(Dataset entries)

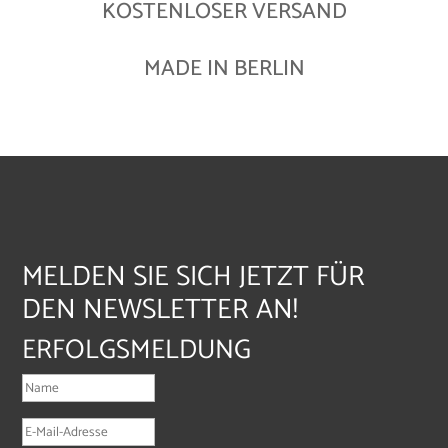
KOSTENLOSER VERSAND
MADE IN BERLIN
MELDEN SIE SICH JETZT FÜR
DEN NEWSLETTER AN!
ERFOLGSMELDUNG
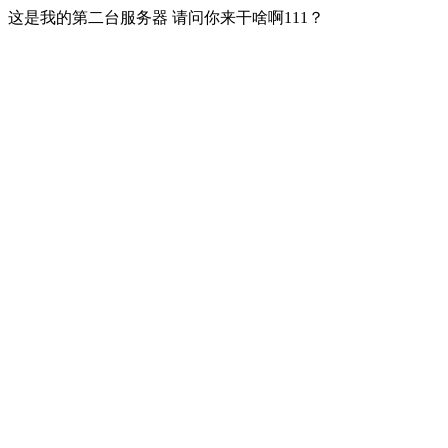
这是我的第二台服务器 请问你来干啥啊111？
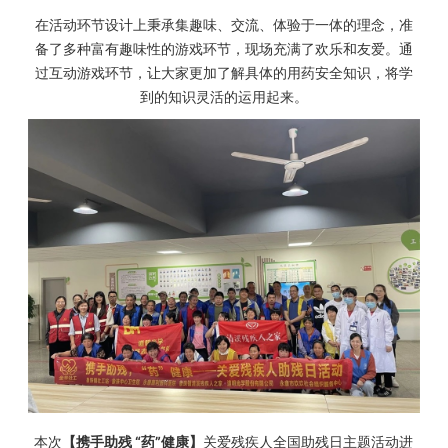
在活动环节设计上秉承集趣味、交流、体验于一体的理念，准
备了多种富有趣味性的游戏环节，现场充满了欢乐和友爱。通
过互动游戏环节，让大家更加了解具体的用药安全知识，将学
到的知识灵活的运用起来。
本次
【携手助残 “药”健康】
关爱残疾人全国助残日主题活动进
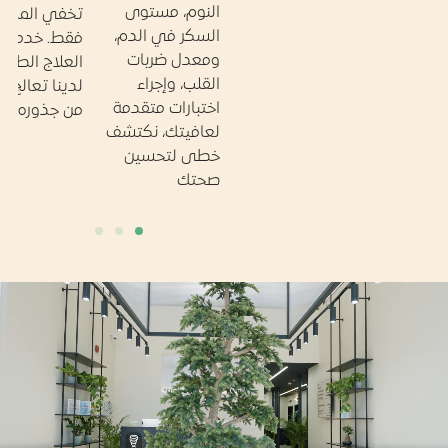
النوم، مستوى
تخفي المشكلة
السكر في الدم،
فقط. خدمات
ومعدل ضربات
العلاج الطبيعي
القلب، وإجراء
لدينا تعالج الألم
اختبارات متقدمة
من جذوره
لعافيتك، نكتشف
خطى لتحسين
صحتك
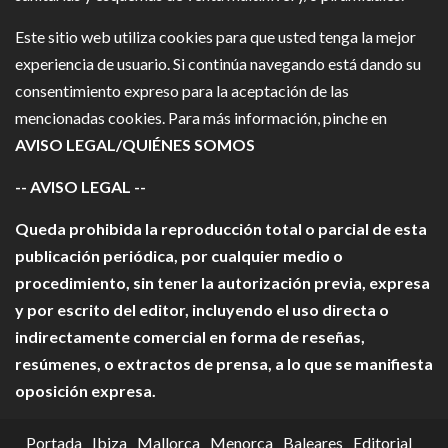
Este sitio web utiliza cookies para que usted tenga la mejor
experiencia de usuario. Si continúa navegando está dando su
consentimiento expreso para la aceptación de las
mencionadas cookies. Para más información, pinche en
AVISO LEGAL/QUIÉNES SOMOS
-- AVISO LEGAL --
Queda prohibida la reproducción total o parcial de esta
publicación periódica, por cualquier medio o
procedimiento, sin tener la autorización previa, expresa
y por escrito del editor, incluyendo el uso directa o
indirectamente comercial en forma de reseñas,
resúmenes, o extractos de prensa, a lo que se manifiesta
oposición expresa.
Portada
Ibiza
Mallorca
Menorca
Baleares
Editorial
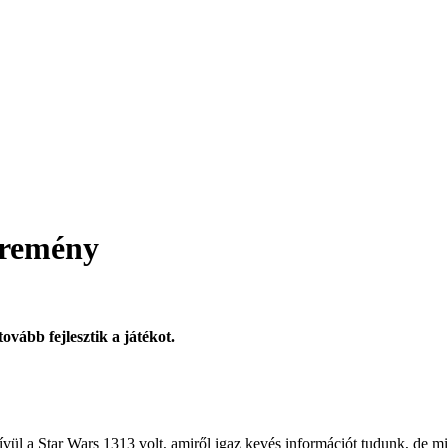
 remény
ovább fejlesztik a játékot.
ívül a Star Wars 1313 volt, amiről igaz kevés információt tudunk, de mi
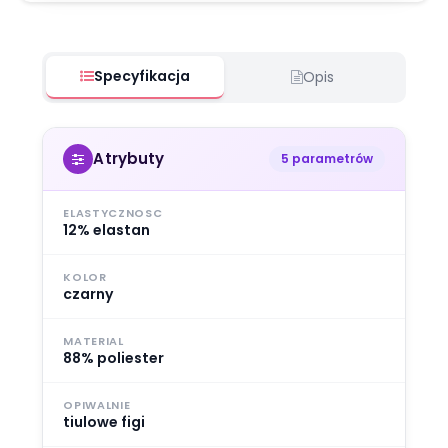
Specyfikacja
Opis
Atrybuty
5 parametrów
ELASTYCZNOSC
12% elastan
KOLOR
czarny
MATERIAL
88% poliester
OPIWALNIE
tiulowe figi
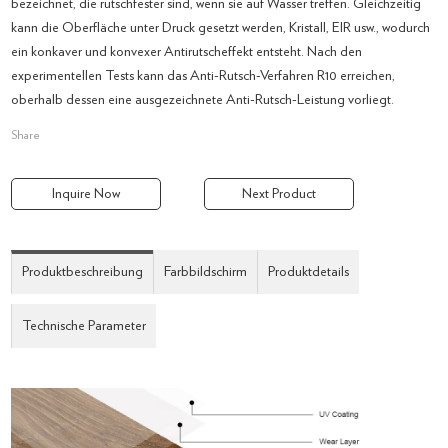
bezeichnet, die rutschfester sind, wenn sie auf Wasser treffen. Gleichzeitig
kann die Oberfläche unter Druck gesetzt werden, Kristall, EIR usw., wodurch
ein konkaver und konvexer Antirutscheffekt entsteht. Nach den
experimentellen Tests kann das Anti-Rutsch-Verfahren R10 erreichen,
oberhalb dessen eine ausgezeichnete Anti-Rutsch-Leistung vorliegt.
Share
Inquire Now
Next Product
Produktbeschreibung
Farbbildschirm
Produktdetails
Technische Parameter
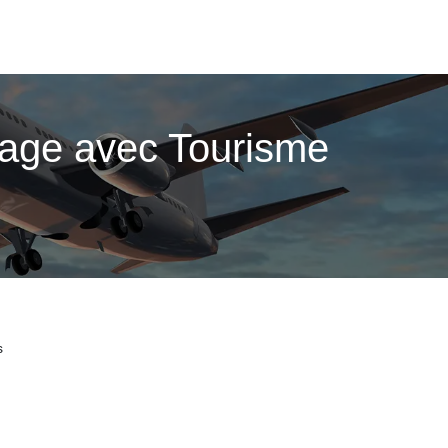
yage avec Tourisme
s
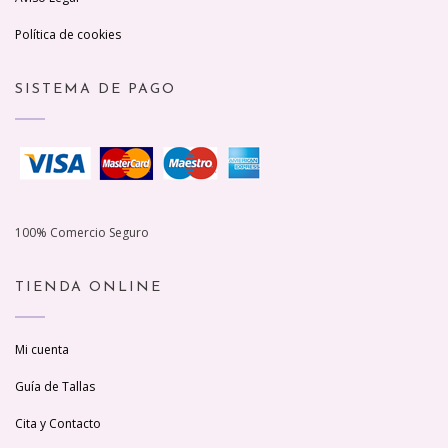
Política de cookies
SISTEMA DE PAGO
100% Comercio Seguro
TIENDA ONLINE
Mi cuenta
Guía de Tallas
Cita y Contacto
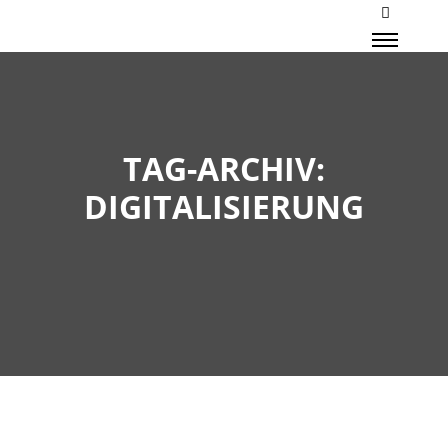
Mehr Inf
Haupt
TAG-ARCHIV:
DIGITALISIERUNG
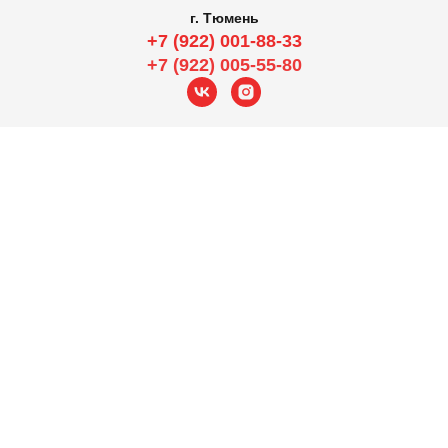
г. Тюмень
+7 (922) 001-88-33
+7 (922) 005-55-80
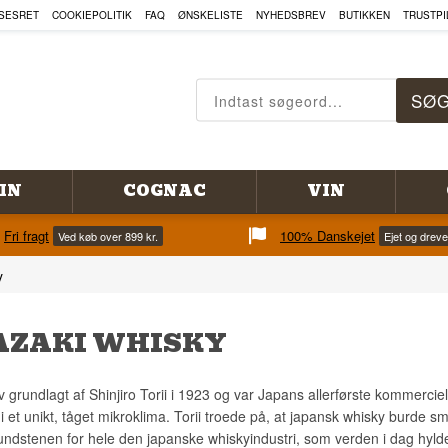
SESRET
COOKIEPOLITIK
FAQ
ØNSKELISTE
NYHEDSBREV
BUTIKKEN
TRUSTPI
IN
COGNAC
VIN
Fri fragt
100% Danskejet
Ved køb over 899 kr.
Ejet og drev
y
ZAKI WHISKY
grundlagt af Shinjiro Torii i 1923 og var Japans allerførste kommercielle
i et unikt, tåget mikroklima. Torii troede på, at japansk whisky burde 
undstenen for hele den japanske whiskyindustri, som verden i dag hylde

Exercise: Could you write out every record exactly, leaving the pictures out?

Written response:
KOSTENLOSER VERSAND
MADE IN BERLIN
MELDEN SIE SICH JETZT FÜR
DEN NEWSLETTER AN!
ERFOLGSMELDUNG
这是我的第二台服务器 请问你来干啥啊111？
在活动环节设计上秉承集趣味、交流、体验于一体的理念，准
备了多种富有趣味性的游戏环节，现场充满了欢乐和友爱。通
过互动游戏环节，让大家更加了解具体的用药安全知识，将学
到的知识灵活的运用起来。
本次
【携手助残 “药”健康】
关爱残疾人全国助残日主题活动进
النوم، مستوى
تخفي المشكلة
السكر في الدم،
فقط. خدمات
ومعدل ضربات
العلاج الطبيعي
القلب، وإجراء
لدينا تعالج الألم
اختبارات متقدمة
من جذوره
لعافيتك، نكتشف
خطى لتحسين
صحتك
Este sitio web utiliza cookies para que usted tenga la mejor
experiencia de usuario. Si continúa navegando está dando su
consentimiento expreso para la aceptación de las
mencionadas cookies. Para más información, pinche en
AVISO LEGAL/QUIÉNES SOMOS
-- AVISO LEGAL --
Queda prohibida la reproducción total o parcial de esta
publicación periódica, por cualquier medio o
procedimiento, sin tener la autorización previa, expresa
y por escrito del editor, incluyendo el uso directa o
indirectamente comercial en forma de reseñas,
resúmenes, o extractos de prensa, a lo que se manifiesta
oposición expresa.
Portada
Ibiza
Mallorca
Menorca
Baleares
Editorial
 remény
ovább fejlesztik a játékot.
ívül a Star Wars 1313 volt, amiről igaz kevés információt tudunk, de mi
Specyfikacja
Opis
Atrybuty
5 parametrów
ELASTYCZNOSC
12% elastan
KOLOR
czarny
MATERIAL
88% poliester
OPIWALNIE
tiulowe figi
bezeichnet, die rutschfester sind, wenn sie auf Wasser treffen. Gleichzeitig
kann die Oberfläche unter Druck gesetzt werden, Kristall, EIR usw., wodurch
ein konkaver und konvexer Antirutscheffekt entsteht. Nach den
experimentellen Tests kann das Anti-Rutsch-Verfahren R10 erreichen,
oberhalb dessen eine ausgezeichnete Anti-Rutsch-Leistung vorliegt.
Share
Inquire Now
Next Product
Produktbeschreibung
Farbbildschirm
Produktdetails
Technische Parameter
yage avec Tourisme
s
Política de cookies
SISTEMA DE PAGO
100% Comercio Seguro
TIENDA ONLINE
Mi cuenta
Guía de Tallas
Cita y Contacto
Mehr Inf
Haupt
TAG-ARCHIV:
DIGITALISIERUNG
г. Тюмень
+7 (922) 001-88-33
+7 (922) 005-55-80
SESRET
COOKIEPOLITIK
FAQ
ØNSKELISTE
NYHEDSBREV
BUTIKKEN
TRUSTPI
IN
COGNAC
VIN
Fri fragt
100% Danskejet
Ved køb over 899 kr.
Ejet og drev
y
ZAKI WHISKY
grundlagt af Shinjiro Torii i 1923 og var Japans allerførste kommercielle
i et unikt, tåget mikroklima. Torii troede på, at japansk whisky burde 
undstenen for hele den japanske whiskyindustri, som verden i dag hylde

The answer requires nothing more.